Nous vous proposons régulièrement de retrouver les coups de cœur des bibliothécaires en ligne ; ce mois-ci Philippe vous partage sa chronique sur Michel Houellebecq !
Anéantir, Michel Houellebecq [Roman]
Nous approchons de l’élection présidentielle de 2027. Le candidat de la majorité sortante n’est autre que le Ministre de l’Economie, Bruno Juge, clone lointain de Bruno Le Maire, le président en place ne pouvant se représenter après ses deux mandats successifs.
Se présente également un ex-animateur de télé, sorte d’Hanouna décomplexé – prémonitoire? - et donne ainsi le ton d’un drôle de théâtre politique, triste royaume des apparences. S’ajoutent à ce climat des attentats étranges et très élaborés dont on ignore à peu près tout.
Paul Raison, énarque attaché auprès du Ministère de l’Economie et ami de Bruno Juge, traîne son pessimisme et son cynisme narquois entre les couloirs de Bercy et son appartement coquet qu’il occupe avec Prudence, sa femme ; le couple ne partage plus rien si ce n’est quelques conventions polies.
Nous en sommes là, perplexes, face à ces intrigues liminaires et craignons que les antiennes de l’auteur – qui sonnent souvent juste – ne remplissent toutes les pages de cet épais roman solidement relié.
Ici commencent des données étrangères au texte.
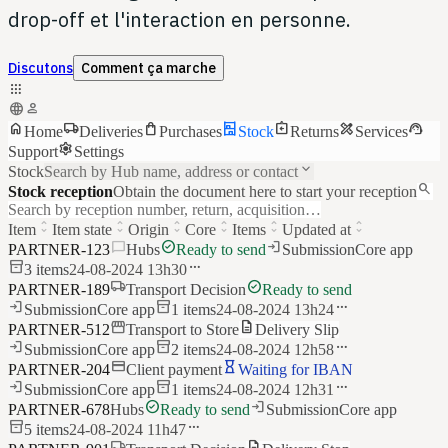
drop-off et l'interaction en personne.
Discutons
Comment ça marche
apps
language
person
home
local_shipping
shopping_bag
shelves
assignment_return
design_services
support_agent
Home
Deliveries
Purchases
Stock
Returns
Services
settings
Support
Settings
keyboard_arrow_down
Stock
Search by Hub name, address or contact
search
Stock reception
Obtain the document here to start your reception
Search by reception number, return, acquisition…
unfold_more
unfold_more
unfold_more
unfold_more
unfold_more
unfold_more
Item
Item state
Origin
Core
Items
Updated at
chat_bubble
check_circle
login
PARTNER-123
Hubs
Ready to send
Submission
Core app
inventory_2
more_horiz
3
items
24-08-2024 13h30
local_shipping
check_circle
PARTNER-189
Transport Decision
Ready to send
login
inventory_2
more_horiz
Submission
Core app
1
items
24-08-2024 13h24
storefront
description
PARTNER-512
Transport to Store
Delivery Slip
login
inventory_2
more_horiz
Submission
Core app
2
items
24-08-2024 12h58
credit_card
hourglass_empty
PARTNER-204
Client payment
Waiting for IBAN
login
inventory_2
more_horiz
Submission
Core app
1
items
24-08-2024 12h31
check_circle
login
PARTNER-678
Hubs
Ready to send
Submission
Core app
inventory_2
more_horiz
5
items
24-08-2024 11h47
local_shipping
description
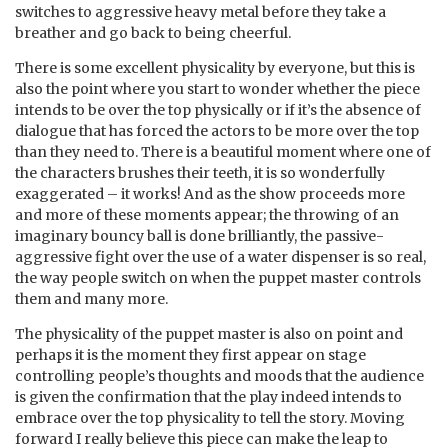
switches to aggressive heavy metal before they take a
breather and go back to being cheerful.
There is some excellent physicality by everyone, but this is
also the point where you start to wonder whether the piece
intends to be over the top physically or if it’s the absence of
dialogue that has forced the actors to be more over the top
than they need to. There is a beautiful moment where one of
the characters brushes their teeth, it is so wonderfully
exaggerated – it works! And as the show proceeds more
and more of these moments appear; the throwing of an
imaginary bouncy ball is done brilliantly, the passive-
aggressive fight over the use of a water dispenser is so real,
the way people switch on when the puppet master controls
them and many more.
The physicality of the puppet master is also on point and
perhaps it is the moment they first appear on stage
controlling people’s thoughts and moods that the audience
is given the confirmation that the play indeed intends to
embrace over the top physicality to tell the story. Moving
forward I really believe this piece can make the leap to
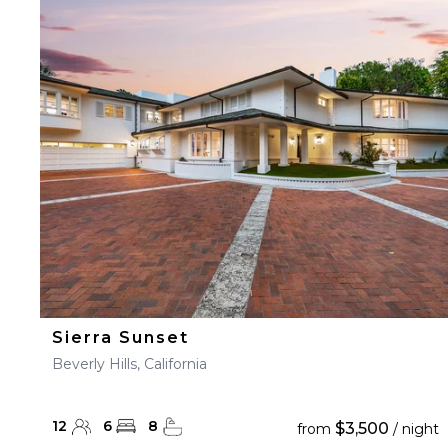
Sierra Sunset
Beverly Hills, California
12
6
8
$3,500
from
/ night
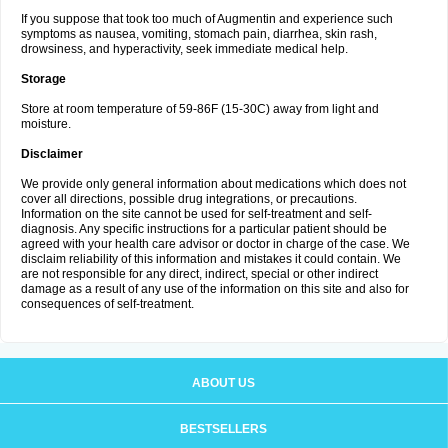
If you suppose that took too much of Augmentin and experience such
symptoms as nausea, vomiting, stomach pain, diarrhea, skin rash,
drowsiness, and hyperactivity, seek immediate medical help.
Storage
Store at room temperature of 59-86F (15-30C) away from light and
moisture.
Disclaimer
We provide only general information about medications which does not
cover all directions, possible drug integrations, or precautions.
Information on the site cannot be used for self-treatment and self-
diagnosis. Any specific instructions for a particular patient should be
agreed with your health care advisor or doctor in charge of the case. We
disclaim reliability of this information and mistakes it could contain. We
are not responsible for any direct, indirect, special or other indirect
damage as a result of any use of the information on this site and also for
consequences of self-treatment.
ABOUT US
BESTSELLERS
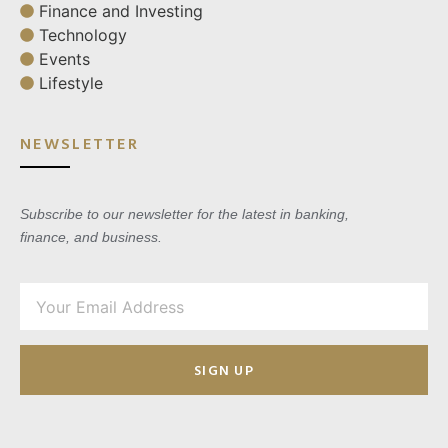
Finance and Investing
Technology
Events
Lifestyle
NEWSLETTER
Subscribe to our newsletter for the latest in banking,
finance, and business.
SIGN UP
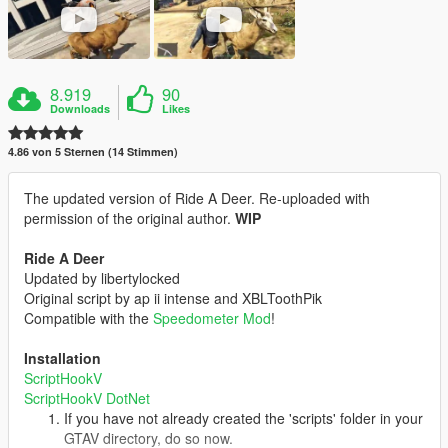
8.919
90
Downloads
Likes
4.86 von 5 Sternen (14 Stimmen)
The updated version of Ride A Deer. Re-uploaded with
permission of the original author.
WIP
Ride A Deer
Updated by libertylocked
Original script by ap ii intense and XBLToothPik
Compatible with the
Speedometer Mod
!
Installation
ScriptHookV
ScriptHookV DotNet
If you have not already created the 'scripts' folder in your
GTAV directory, do so now.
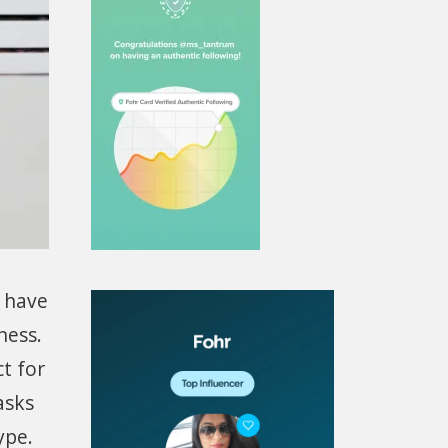
u have
ness.
t for
asks
ype.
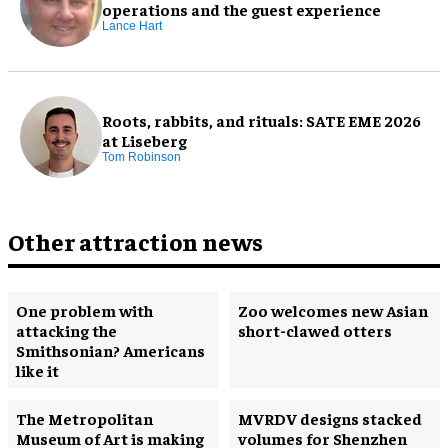
operations and the guest experience
Lance Hart
Roots, rabbits, and rituals: SATE EME 2026
at Liseberg
Tom Robinson
Other attraction news
One problem with
Zoo welcomes new Asian
attacking the
short-clawed otters
Smithsonian? Americans
like it
The Metropolitan
MVRDV designs stacked
Museum of Art is making
volumes for Shenzhen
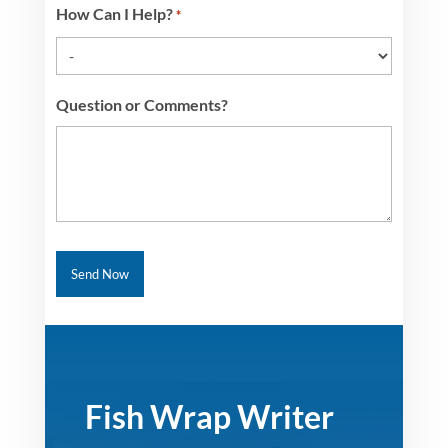
How Can I Help?
*
Question or Comments?
Fish Wrap Writer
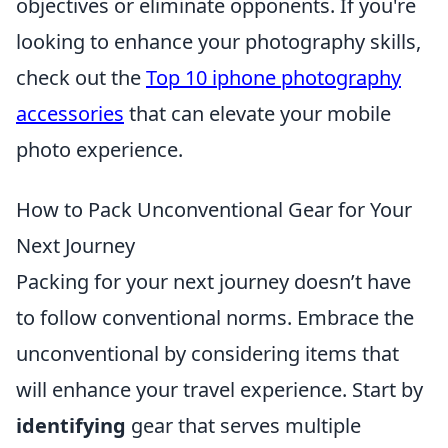
objectives or eliminate opponents. If you're
looking to enhance your photography skills,
check out the
Top 10 iphone photography
accessories
that can elevate your mobile
photo experience.
How to Pack Unconventional Gear for Your
Next Journey
Packing for your next journey doesn’t have
to follow conventional norms. Embrace the
unconventional by considering items that
will enhance your travel experience. Start by
identifying
gear that serves multiple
Malgré les ratiocinations, les provocations faciles, voire l’ennui, un changement de cap s’amorce soudain et le décor politique est abandonné progressivement au profit de personnages et d’une intrigue plus humains et enracinés (génie du lieu chez Houellebecq).
La famille de Paul se retrouve, à la faveur de circonstances cruelles et éprouvantes – fin de vie du père, Paul, lui-même atteint d’un cancer dont le récit ne nous fait l’économie d’aucun détail – et les uns et les autres (re)découvrent qu’amour et compassion peuvent dépasser l’angoisse de la mort, que la vie moderne n’offre rien pour combler l’anéantissement et la déréliction des corps qui approchent. Amour (physique aussi, très physique, mais pas nécessairement) et compassion sont des accès possibles mais ce ne sont pas des caprices ; ils s’acquièrent avec le temps, avec Prudence et Raison en somme.
Urticant, pénible, agaçant, Houellebecq est toujours là où on ne l’attend pas. Dans Anéantir, il manquerait presque à tous ses devoirs en pessimisme. Michel ou l’impossibilité du nihil.